■ **Task statement**:
Please return only the lines from the one holding "bib (58, 177)" through the one holding "Think Bigger... Expand Your World (453, 781)", exactly as they appear in the records below, both ends included.

Pixel coordinate grounding data
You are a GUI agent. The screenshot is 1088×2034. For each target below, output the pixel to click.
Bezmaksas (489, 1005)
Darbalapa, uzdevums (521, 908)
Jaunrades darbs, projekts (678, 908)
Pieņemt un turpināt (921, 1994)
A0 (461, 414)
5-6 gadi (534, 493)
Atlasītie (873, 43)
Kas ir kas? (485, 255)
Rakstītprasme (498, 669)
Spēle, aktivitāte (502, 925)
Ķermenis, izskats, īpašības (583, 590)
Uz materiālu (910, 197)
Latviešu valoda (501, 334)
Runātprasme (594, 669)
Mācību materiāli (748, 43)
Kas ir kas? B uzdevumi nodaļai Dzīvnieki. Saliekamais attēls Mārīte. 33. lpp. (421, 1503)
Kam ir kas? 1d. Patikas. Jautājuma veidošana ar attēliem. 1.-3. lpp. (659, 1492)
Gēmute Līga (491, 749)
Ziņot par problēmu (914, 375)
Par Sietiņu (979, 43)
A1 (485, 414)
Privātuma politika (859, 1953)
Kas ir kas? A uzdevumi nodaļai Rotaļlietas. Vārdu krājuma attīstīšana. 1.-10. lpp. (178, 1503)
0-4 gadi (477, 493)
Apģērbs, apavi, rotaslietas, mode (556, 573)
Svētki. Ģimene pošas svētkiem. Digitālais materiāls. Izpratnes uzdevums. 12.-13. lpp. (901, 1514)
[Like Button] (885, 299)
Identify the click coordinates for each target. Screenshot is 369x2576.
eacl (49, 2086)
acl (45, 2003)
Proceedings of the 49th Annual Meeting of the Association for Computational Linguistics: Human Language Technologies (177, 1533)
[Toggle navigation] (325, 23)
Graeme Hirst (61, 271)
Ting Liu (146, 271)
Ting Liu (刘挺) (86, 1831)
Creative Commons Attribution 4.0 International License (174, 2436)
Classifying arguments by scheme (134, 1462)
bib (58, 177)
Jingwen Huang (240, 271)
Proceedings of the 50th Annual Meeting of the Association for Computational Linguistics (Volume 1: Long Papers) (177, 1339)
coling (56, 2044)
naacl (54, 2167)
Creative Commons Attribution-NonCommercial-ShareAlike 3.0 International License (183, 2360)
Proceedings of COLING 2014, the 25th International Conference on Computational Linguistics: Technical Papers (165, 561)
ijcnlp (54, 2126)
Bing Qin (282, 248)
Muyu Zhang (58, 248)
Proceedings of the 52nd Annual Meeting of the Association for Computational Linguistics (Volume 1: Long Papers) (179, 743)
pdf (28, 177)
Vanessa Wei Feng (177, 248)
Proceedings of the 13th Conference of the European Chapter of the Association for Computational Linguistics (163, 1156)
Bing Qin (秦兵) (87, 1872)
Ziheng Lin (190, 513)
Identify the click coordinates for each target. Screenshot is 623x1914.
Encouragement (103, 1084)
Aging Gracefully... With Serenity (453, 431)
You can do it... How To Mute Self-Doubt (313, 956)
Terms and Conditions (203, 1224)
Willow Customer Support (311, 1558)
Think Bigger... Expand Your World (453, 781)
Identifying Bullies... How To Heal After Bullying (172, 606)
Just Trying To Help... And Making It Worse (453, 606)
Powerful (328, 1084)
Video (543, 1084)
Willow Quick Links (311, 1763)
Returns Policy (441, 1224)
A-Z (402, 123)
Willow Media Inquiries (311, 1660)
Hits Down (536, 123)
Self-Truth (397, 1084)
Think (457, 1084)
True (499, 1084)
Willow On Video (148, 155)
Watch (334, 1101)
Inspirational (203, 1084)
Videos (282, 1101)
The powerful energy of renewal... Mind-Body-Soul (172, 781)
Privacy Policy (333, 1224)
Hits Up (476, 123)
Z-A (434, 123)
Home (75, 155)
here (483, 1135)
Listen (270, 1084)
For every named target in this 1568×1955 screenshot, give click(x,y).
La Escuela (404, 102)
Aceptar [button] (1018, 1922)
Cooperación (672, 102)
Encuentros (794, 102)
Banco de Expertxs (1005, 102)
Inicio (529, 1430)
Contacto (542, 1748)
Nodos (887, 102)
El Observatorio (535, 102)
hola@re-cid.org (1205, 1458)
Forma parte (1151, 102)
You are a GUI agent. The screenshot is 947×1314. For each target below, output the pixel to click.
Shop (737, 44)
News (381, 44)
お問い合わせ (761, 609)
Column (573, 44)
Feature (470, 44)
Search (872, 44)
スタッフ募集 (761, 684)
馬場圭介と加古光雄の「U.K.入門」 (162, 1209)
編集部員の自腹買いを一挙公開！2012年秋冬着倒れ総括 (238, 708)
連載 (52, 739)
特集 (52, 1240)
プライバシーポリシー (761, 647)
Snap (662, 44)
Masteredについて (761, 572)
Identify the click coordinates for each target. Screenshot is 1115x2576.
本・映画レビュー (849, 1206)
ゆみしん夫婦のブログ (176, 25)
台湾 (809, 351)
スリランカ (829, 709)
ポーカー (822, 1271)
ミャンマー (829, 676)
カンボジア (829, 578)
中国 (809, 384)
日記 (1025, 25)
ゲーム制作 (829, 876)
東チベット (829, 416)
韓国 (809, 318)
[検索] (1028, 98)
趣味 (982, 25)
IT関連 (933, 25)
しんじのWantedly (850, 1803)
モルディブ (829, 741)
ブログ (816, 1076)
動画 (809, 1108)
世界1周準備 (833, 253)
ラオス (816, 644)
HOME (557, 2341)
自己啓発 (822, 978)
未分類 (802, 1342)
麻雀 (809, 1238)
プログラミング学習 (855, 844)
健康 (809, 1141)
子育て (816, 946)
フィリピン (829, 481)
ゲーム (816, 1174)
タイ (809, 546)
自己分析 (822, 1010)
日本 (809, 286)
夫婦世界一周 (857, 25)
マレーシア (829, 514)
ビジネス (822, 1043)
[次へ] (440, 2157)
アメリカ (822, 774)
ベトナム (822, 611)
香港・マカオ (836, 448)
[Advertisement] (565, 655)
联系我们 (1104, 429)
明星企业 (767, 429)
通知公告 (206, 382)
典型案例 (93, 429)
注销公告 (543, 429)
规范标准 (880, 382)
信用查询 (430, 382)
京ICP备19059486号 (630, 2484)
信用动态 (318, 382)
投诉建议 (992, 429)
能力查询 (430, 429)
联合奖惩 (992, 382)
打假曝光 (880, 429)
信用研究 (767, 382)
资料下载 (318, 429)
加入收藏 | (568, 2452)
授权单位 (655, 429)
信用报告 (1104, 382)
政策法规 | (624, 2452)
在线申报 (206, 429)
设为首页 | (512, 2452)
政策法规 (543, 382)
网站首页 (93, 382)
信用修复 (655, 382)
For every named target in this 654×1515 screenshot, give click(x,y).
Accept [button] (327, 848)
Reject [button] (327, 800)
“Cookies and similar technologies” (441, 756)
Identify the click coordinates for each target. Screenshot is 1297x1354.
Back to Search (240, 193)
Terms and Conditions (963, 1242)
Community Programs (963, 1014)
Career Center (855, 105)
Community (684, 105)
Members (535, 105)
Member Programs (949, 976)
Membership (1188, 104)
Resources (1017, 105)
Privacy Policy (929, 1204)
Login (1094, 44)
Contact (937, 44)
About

■ **Finished task**:
bib (58, 177)
Jingwen Huang (240, 271)
Proceedings of the 50th Annual Meeting of the Association for Computational Linguistics (Volume 1: Long Papers) (177, 1339)
coling (56, 2044)
naacl (54, 2167)
Creative Commons Attribution-NonCommercial-ShareAlike 3.0 International License (183, 2360)
Proceedings of COLING 2014, the 25th International Conference on Computational Linguistics: Technical Papers (165, 561)
ijcnlp (54, 2126)
Bing Qin (282, 248)
Muyu Zhang (58, 248)
Proceedings of the 52nd Annual Meeting of the Association for Computational Linguistics (Volume 1: Long Papers) (179, 743)
pdf (28, 177)
Vanessa Wei Feng (177, 248)
Proceedings of the 13th Conference of the European Chapter of the Association for Computational Linguistics (163, 1156)
Bing Qin (秦兵) (87, 1872)
Ziheng Lin (190, 513)
Identify the click coordinates for each target. Screenshot is 623x1914.
Encouragement (103, 1084)
Aging Gracefully... With Serenity (453, 431)
You can do it... How To Mute Self-Doubt (313, 956)
Terms and Conditions (203, 1224)
Willow Customer Support (311, 1558)
Think Bigger... Expand Your World (453, 781)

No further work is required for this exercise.